Messer-Attacke in Duhnen: Der Ton im Saal gewinnt merklich an Schärfe
Was geschah, nachdem der 21-Jährige vor Ort eingetroffen war, wurde in Teilen durch eine Überwachungskamera dokumentiert. Auf Videos, die an einem der vergangenen Prozesstage im Gerichtssaal gezeigt wurden, war zu erkennen, wie sich das Opfer in Begleitung zweier Männer ins Freie begab. Vor der Tür - so rekapitulierte der Zeuge die späteren Schilderungen seines Schwagers, soll zunächst alles okay gewesen sein - so lange bis ein weiterer Mann hinzustieß und den Geschädigten von hinten oder von der Seite kommend ins Gesicht schlug. Im Laufe der einsetzenden Rangelei will das Opfer im Bereich seiner Körpermitte einen warmen Fleck wahrgenommen haben: Erst durch das austretende Blut soll der mutmaßlich unter Adrenalin stehende Geschädigte realisiert haben, dass auf ihn eingestochen worden war.
Wie viele Messer werden vor der Kneipe in Duhnen eingesetzt?
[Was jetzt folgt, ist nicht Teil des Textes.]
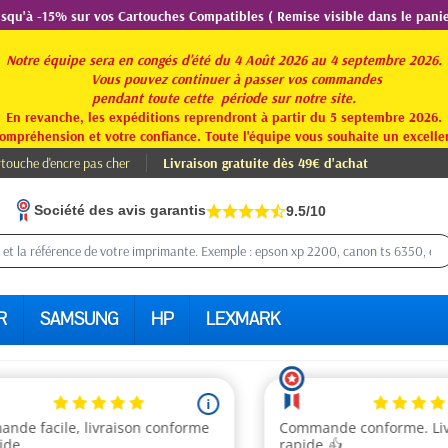
usqu'à -15% sur vos Cartouches Compatibles ( Remise visible dans le panie
Notre équipe sera en congés d'été du 4 Août 2026 au 4 septembre 2026.
Vous pouvez continuer à passer vos commandes
pendant toute
cette période sur notre site.
En revanche, les expéditions reprendront à partir du 5 septembre 2026.
ompréhension et votre confiance. Toute l'équipe vous souhaite un excellen
touche d'encre pas cher
Livraison gratuite dès 49€ d'achat
Société des avis garantis
9.5/10
R
SAMSUNG
HP
LEXMARK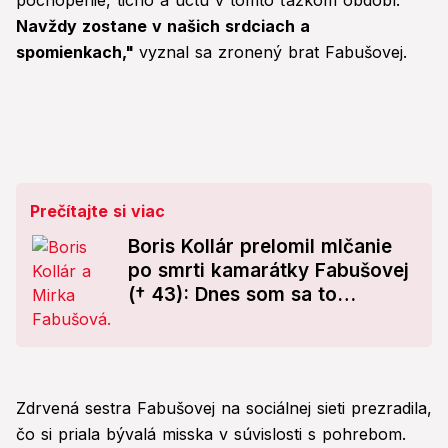
pochopenie, ticho a úctu v tomto ťažkom období.
Navždy zostane v našich srdciach a
spomienkach,"
vyznal sa zronený brat Fabušovej.
Prečítajte si viac
Boris Kollár prelomil mlčanie
po smrti kamarátky Fabušovej
(† 43): Dnes som sa to
dozvedel a...
Zdrvená sestra Fabušovej na sociálnej sieti prezradila,
čo si priala bývalá misska v súvislosti s pohrebom.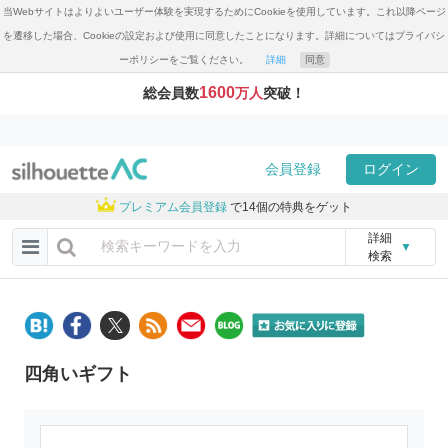
当Webサイトはよりよいユーザー体験を実現するためにCookieを使用しています。これ以降ページ
を遷移した場合、Cookieの設定および使用に同意したことになります。詳細についてはプライバシ
ーポリシーをご覧ください。
詳細
同意
1600
総会員数
万人
突破！
会員登録
ログイン
プレミアム会員登録
で14個の特典をゲット
詳細
▼
検索
四角いギフト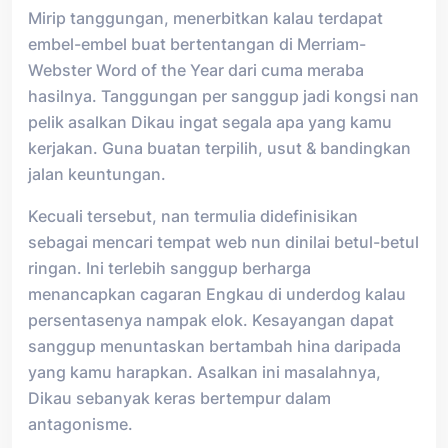
Mirip tanggungan, menerbitkan kalau terdapat
embel-embel buat bertentangan di Merriam-
Webster Word of the Year dari cuma meraba
hasilnya. Tanggungan per sanggup jadi kongsi nan
pelik asalkan Dikau ingat segala apa yang kamu
kerjakan. Guna buatan terpilih, usut & bandingkan
jalan keuntungan.
Kecuali tersebut, nan termulia didefinisikan
sebagai mencari tempat web nun dinilai betul-betul
ringan. Ini terlebih sanggup berharga
menancapkan cagaran Engkau di underdog kalau
persentasenya nampak elok. Kesayangan dapat
sanggup menuntaskan bertambah hina daripada
yang kamu harapkan. Asalkan ini masalahnya,
Dikau sebanyak keras bertempur dalam
antagonisme.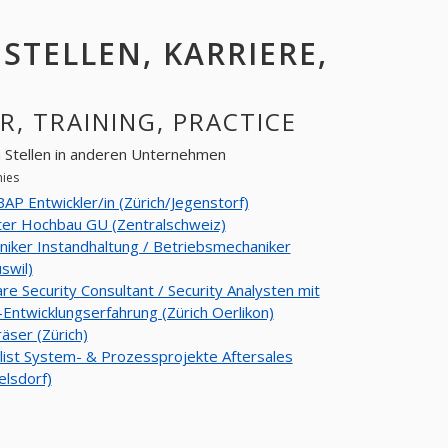
 STELLEN, KARRIERE,
R, TRAINING, PRACTICE
en Stellen in anderen Unternehmen
nies
AP Entwickler/in (Zürich/Jegenstorf)
ter Hochbau GU (Zentralschweiz)
iker Instandhaltung / Betriebsmechaniker
swil)
re Security Consultant / Security Analysten mit
Entwicklungserfahrung (Zürich Oerlikon)
äser (Zürich)
list System- & Prozessprojekte Aftersales
elsdorf)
Doch wie viele Messer waren bei dem Handgemenge eigentlich im Spiel? Aus Sicht der Verteidigung keine unerhebliche Frage: Sollte es mehrere Stichwaffen gegeben haben, die gegen das Opfer geführt wurden, könnte sich dadurch der Tatanteil eines Hauptbeschuldigten reduzieren. Bei der Befragung des Zeugen fokussierte sich Rechtsanwalt Marco Lund auf eben jenen Aspekt - mit dem Ergebnis, dass der Ton zwischen dem Kammervorsitzenden und dem Strafverteidiger ungewöhnlich an Schärfe gewann. Richter Erik Paarmann warf Lund vor, den Zeugen mit einer Suggestivfrage in eine bestimmte Richtung lenken zu wollen. "Wo haben Sie das her?", wollte der Vorsitzende in Bezug auf ein zweites oder ein drittes Messer wissen. Der Anwalt, der kurz darauf auf einen Aktenvermerk hinwies, in dem (grammatikalisch gesehen) von mehreren Stichwaffen die Rede war, warf Paarmann vor, die Verteidigungsstrategie torpediert zu haben. "Wenn die Verteidigung Schwierigkeiten hat, einen Zeugen zu erreichen, muss man manchmal eine gewisse Großmut walten lassen", argumentierte der Rechtsanwalt.
Mit einem Antrag auf Haftverschonung für ihre in Untersuchungshaft sitzenden Mandanten, konnte sich die Verteidigung am Donnerstag nicht durchsetzen. Für den älteren Beschuldigten stellte dessen Anwältin einen Beweisantrag: Ausgehend von der Erkenntnis, dass am Tatort auch Blutspuren von einem der drei mutmaßlichen Täter sichergestellt wurden, verlangte die Anwältin ein Gutachten, das den Beweis erbringen soll, dass es sich bei den Blessuren des Angeklagten um Abwehrverletzungen handele. Nach Lesart der Verteidigerin entstanden die Schnitte, als der Mann dazwischenging - angeblich in dem Versuch, den Messerangriff zu unterbinden. Außerdem lenkte die Verteidigung den Blick auf eine Schwester zweier Beschuldigte. Im Raum steht der Vorwurf, dass das Opfer ein Verhältnis zu der Frau gehabt habe.